Ingrid Bergman, magnífica; Liv Ullmann, magnífica; Lena Nyman, magnífica. Não precisamos de mais nenhum outro adjetivo para alçar estas três estrelas a um dos momentos mágicos da história do cinema. Lógico que nesta vida nada é absoluto, nem mesmo a empolgação dos adjetivos. E tampouco a empolgação do espectador ao ver, em magnífica fotografia, a sucessão de cenas icônicas, dentre as quais ressaltamos duas, e que traduzem à perfeição uma das características mais fortes da filmografia de Bergman. Sua rigorosa preparação de atores.

Primeiro, a cena, logo no início, quando Charlotte fica sabendo da presença da filha Helena na casa da filha Eva. Contrariando sua vontade, Charlotte – eu tenho outra opção?, pergunta ela – concorda em ver a filha doente. O enquadramento em close absoluto-avermelhado das três, cada uma com suas sensações e vibrações interiores, é preciso e chocante. Interminável. Ali está presente toda essa mistura terrível de sentimentos, confusão e destruição nas relações mãe-filha. Ali estão presentes as provocações que só a arte parece saber fazer. Ali está presente o fantástico fotógrafo Sven Nykvist que, a partir de 1953, passou a ser o inseparável diretor de fotografia dos filmes de Bergman, e é considerado, por muitos, um dos grandes fotógrafos da história do cinema. Ali está presente, enfim, o resumo artístico da genialidade de Bergman.

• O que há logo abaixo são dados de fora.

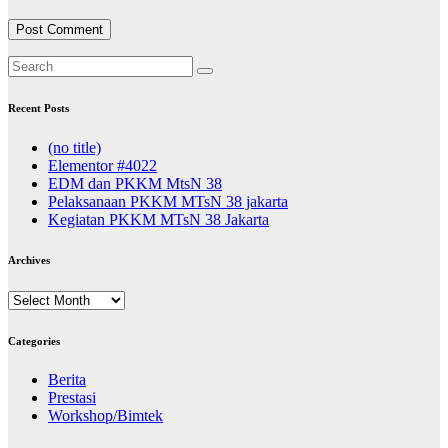
Recent Posts
(no title)
Elementor #4022
EDM dan PKKM MtsN 38
Pelaksanaan PKKM MTsN 38 jakarta
Kegiatan PKKM MTsN 38 Jakarta
Archives
Archives
Categories
Berita
Prestasi
Workshop/Bimtek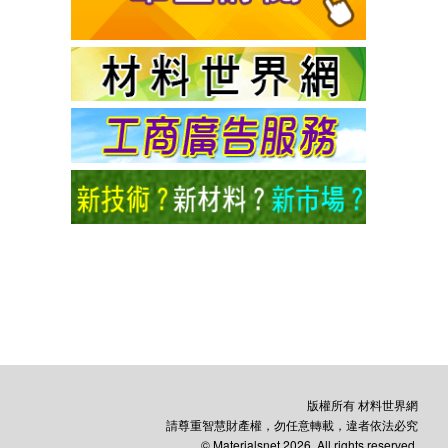
版權所有 材料世界網
請尊重智慧財產權，勿任意轉載，違者依法必究
© Materialsnet 2026. All rights reserved.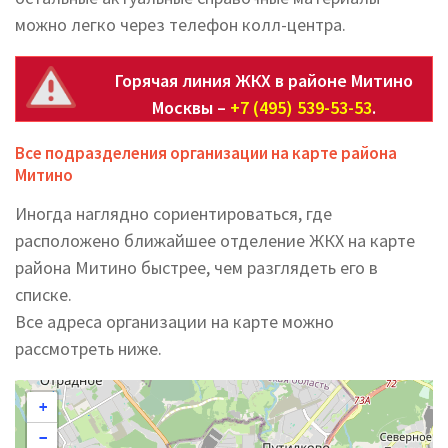
можно легко через телефон колл-центра.
Горячая линия ЖКХ в районе Митино
Москвы –
+7 (495) 539-53-53
.
Все подразделения организации на карте района
Митино
Иногда наглядно сориентироваться, где
расположено ближайшее отделение ЖКХ на карте
района Митино быстрее, чем разглядеть его в
списке.
Все адреса организации на карте можно
рассмотреть ниже.
+
−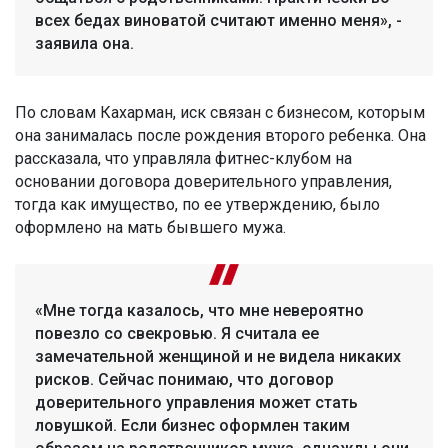
всех бедах виноватой считают именно меня», -
заявила она.
По словам Кахарман, иск связан с бизнесом, которым
она занималась после рождения второго ребенка. Она
рассказала, что управляла фитнес-клубом на
основании договора доверительного управления,
тогда как имущество, по ее утверждению, было
оформлено на мать бывшего мужа.
«Мне тогда казалось, что мне невероятно
повезло со свекровью. Я считала ее
замечательной женщиной и не видела никаких
рисков. Сейчас понимаю, что договор
доверительного управления может стать
ловушкой. Если бизнес оформлен таким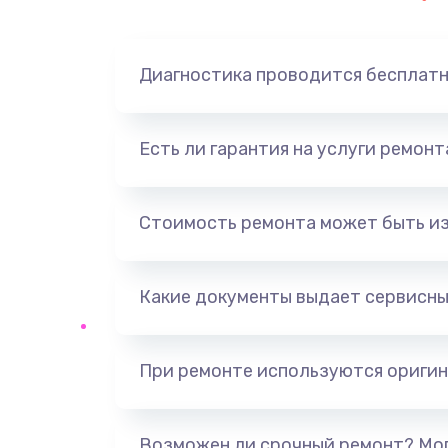
Замена динамика
Диагностика проводится бесплат
Замена корпуса
Замена аккумулятора
Есть ли гарантия на услуги ремон
Замена разъема
Стоимость ремонта может быть и
Ремонт платы
Какие документы выдает сервисны
Не включается
Нет звука
При ремонте используются оригин
Не видит флешку
Возможен ли срочный ремонт? Мог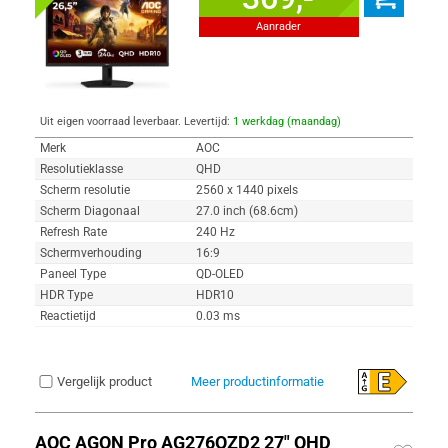
Aanrader
Uit eigen voorraad leverbaar. Levertijd:
1 werkdag (maandag)
Merk
AOC
Resolutieklasse
QHD
Scherm resolutie
2560 x 1440 pixels
Scherm Diagonaal
27.0 inch (68.6cm)
Refresh Rate
240 Hz
Schermverhouding
16:9
Paneel Type
QD-OLED
HDR Type
HDR10
Reactietijd
0.03 ms
Vergelijk product
Meer productinformatie
AOC AGON Pro AG276QZD2 27" QHD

A segunda cena é a do piano, quando a filha, e depois a mãe, tocam o Prelúdio n. 2, de Chopin. Se dizem que cinema é close, e é no close onde tudo acontece, é onde a alma sai do limbo e se transforma em assombração, então é preciso assistir a esta cena e ver como o poder da mãe esmaga impiedosamente a tentativa de a filha de ser ela mesma. Não há espaço para a filha no mundo. Para onde a filha vai, para onde a filha se vira, para onde a filha olha, lá está a presença invisível da mãe, pronta para roubar-lhe o sentido do existir. Esta é a cena do piano.

Diante do que se disse acima, vamos pinçar, rapidamente, apenas uma assombração. O eterno embate dos filhos em achar que os pais vão se ajustar a eles, às suas necessidades afetivas e de auto estima. E o eterno embate dos pais em criar expectativas em relação a seus filhos, sem ao menos perguntar-lhes se é aquilo que realmente devem esperar deles. A expectativa anula o humano, assim como a frustrada ansiedade em relação aos pais gera dores intermináveis. Sonata de Outono, neste aspecto, se transforma num grito de alerta.

O filme coloca uma questão moderna para a mulher. A mulher profissional bem sucedida que, para conquistar e manter o sucesso, tem que se separar do lar e se distanciar dos filhos e marido. Foi isto que aconteceu com Charlotte? Ou Charlotte é apenas o modelo inevitável da mãe que transfere suas cicatrizes de mulher para a sua filha indefesa? Quando se trata de relação mãe-filha, para onde se olha, ouvem-se muitas perguntas e nenhuma resposta. Ah, sim! Há uma resposta. Quem vem primeiro, a mãe ou a filha? A mãe.